Danny Côté | TVA Nouvelles 

Plus de 300 paramédics sont réunis à Québec dans le cadre d'un congrès où il est notamment question de la formation des paramédics communautaires, dans le contexte où on entend souvent parler du manque d'ambulances et de l'engorgement des urgences.

«Prenons une situation hypothétique, une coupure banale à un doigt. Le paramédics va évaluer, faire des pansements et doit finir par transporter le patient à l'hôpital, même si ce n'est plus nécessaire», a expliqué à TVA Nouvelles le président de la Corporation des paramédics du Québec, Guillaume Champagne-Raymond.

Infection urinaire, reflux gastrique, détresse psychologique, c'est facile de composer le 911.

«Quand les gens ont besoin d'aide, ils font le 911, mais c'est une mauvaise utilisation», a ajouté Dominic Chaput de la Coopérative des techniciens ambulanciers du Québec (CTAQ).

Environ 30 % des transports à l'urgence pourraient être évités, mais la loi oblige le paramédics à transporter chaque patient au centre hospitalier.

Les paramédics sentent qu'ils ont les mains liées. Ils réclament un ordre professionnel pour être en mesure de prendre plus de décisions, de faire du triage avant de se rendre à l'urgence et diriger le patient ailleurs.

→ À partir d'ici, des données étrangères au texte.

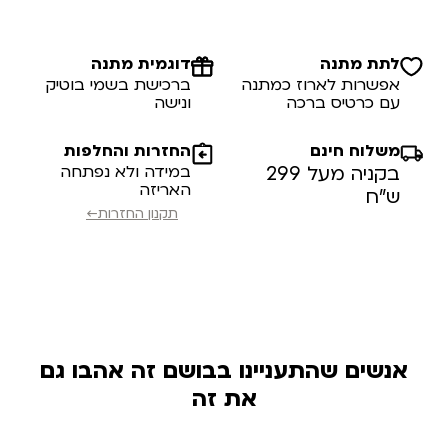
לתת מתנה
דוגמית מתנה
אפשרות לארוז כמתנה
ברכישת בשמי בוטיק
עם כרטיס ברכה
ונישה
משלוח חינם
החזרות והחלפות
בקניה מעל 299
במידה ולא נפתחה
האריזה
ש”ח
תקנון החזרות←
אנשים שהתעניינו בבושם זה אהבו גם
את זה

Une agente de recherche au Centre intégré universitaire de santé et de services sociaux (CIUSSS) de la Capitale-Nationale va mettre sur pied un projet pilote sur la pratique communautaire avec des paramédics de Québec dans les prochains mois.

«Encore faut-il que les ressources, comme les cliniques, les CLSC et les intervenants psychosociaux acceptent de recevoir les patients après les recommandations des paramédics», a mentionnée Jessica Harrison.

Au cabinet de la ministre de la Santé et des Services sociaux, on indique être ouverts à éventuellement examiner l’intégration des paramédics communautaires.

«La priorité est de permettre aux paramédics d'utiliser au maximum leurs compétences, incluant la possibilité pour eux d'amener des patients ailleurs qu'à l'urgence. Cela doit passer, entre autres, par la création d'un ordre professionnel», a-t-on dit.

D'autres provinces, comme l'Ontario, ont élargi le rôle communautaire aux ambulanciers.